Please show all lines of the records that include "Азот".

=== Supplied data ===

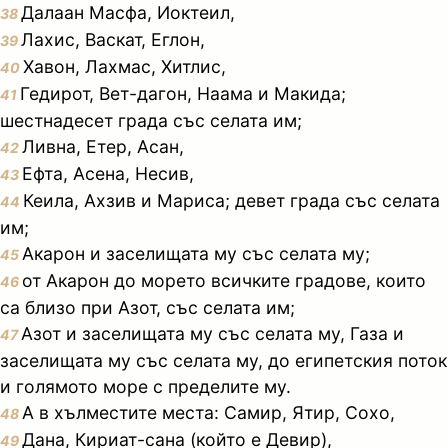
Далаан Масфа, Иоктеил,
38
Лахис, Васкат, Еглон,
39
Хавон, Лахмас, Хитлис,
40
Гедирот, Вет-дагон, Наама и Макида;
41
шестнадесет града със селата им;
Ливна, Етер, Асан,
42
Ефта, Асена, Несив,
43
Кеила, Ахзив и Мариса; девет града със селата
44
им;
Акарон и заселищата му със селата му;
45
от Акарон до морето всичките градове, които
46
са близо при Азот, със селата им;
Азот и заселищата му със селата му, Газа и
47
заселищата му със селата му, до египетския поток
и голямото море с пределите му.
А в хълместите места: Самир, Ятир, Сохо,
48
Дана, Кириат-сана (който е Девир),
49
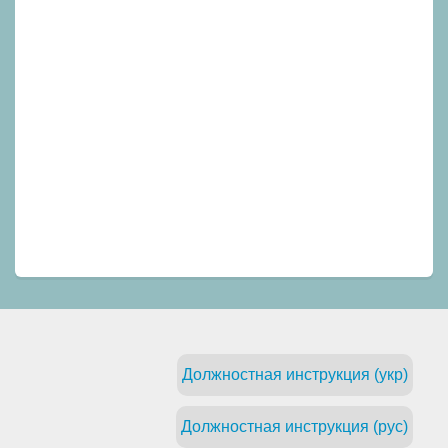
Должностная инструкция (укр)
Должностная инструкция (рус)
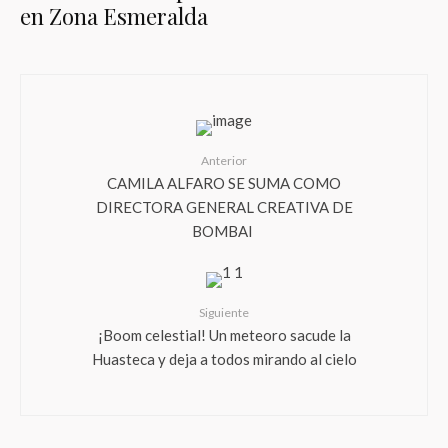
en Zona Esmeralda
Anterior
CAMILA ALFARO SE SUMA COMO
DIRECTORA GENERAL CREATIVA DE
BOMBAI
Siguiente
¡Boom celestial! Un meteoro sacude la
Huasteca y deja a todos mirando al cielo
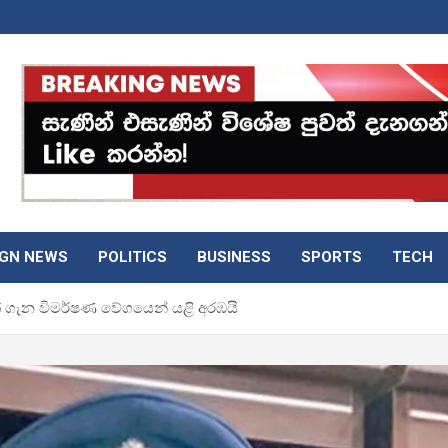
IGN NEWS
POLITICS
BUSINESS
SPORTS
TECH
 ගැන විමර්ෂණ වේගයෙන් යළි අරඹයි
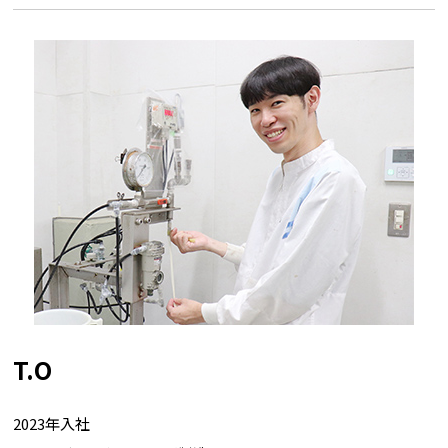
T.O
2023年入社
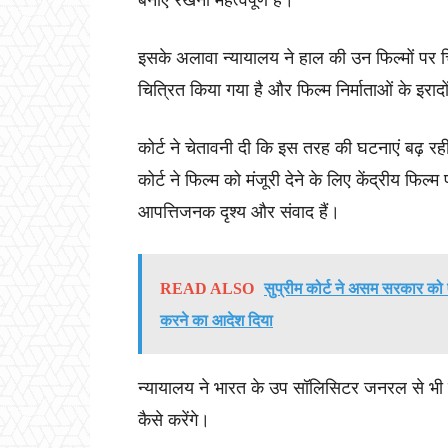
बनाए रखना महत्वपूर्ण है।
इसके अलावा न्यायालय ने हाल की उन फिल्मों पर चिंत
चित्रित किया गया है और फिल्म निर्माताओं के इराद
कोर्ट ने चेतावनी दी कि इस तरह की घटनाएं बढ़ रही
कोर्ट ने फिल्म को मंजूरी देने के लिए केंद्रीय फि
आपत्तिजनक दृश्य और संवाद हैं।
READ ALSO
सुप्रीम कोर्ट ने असम सरकार को 
करने का आदेश दिया
न्यायालय ने भारत के उप सॉलिसिटर जनरल से भी 
कैसे करेंगे।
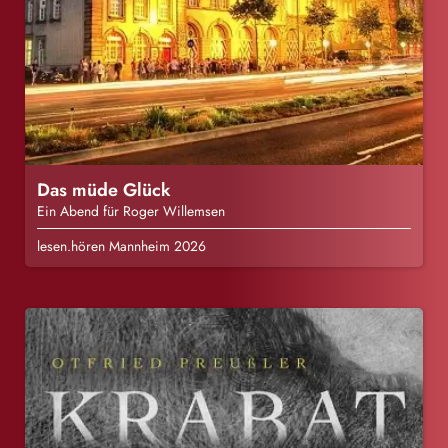
Das müde Glück
Ein Abend für Roger Willemsen
lesen.hören Mannheim 2026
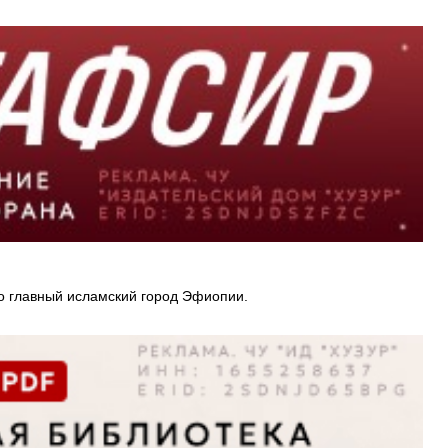
то главный исламский город Эфиопии.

===

(Answer section)
са близо при Азот, със селата им;
Азот и заселищата му със селата му, Газа и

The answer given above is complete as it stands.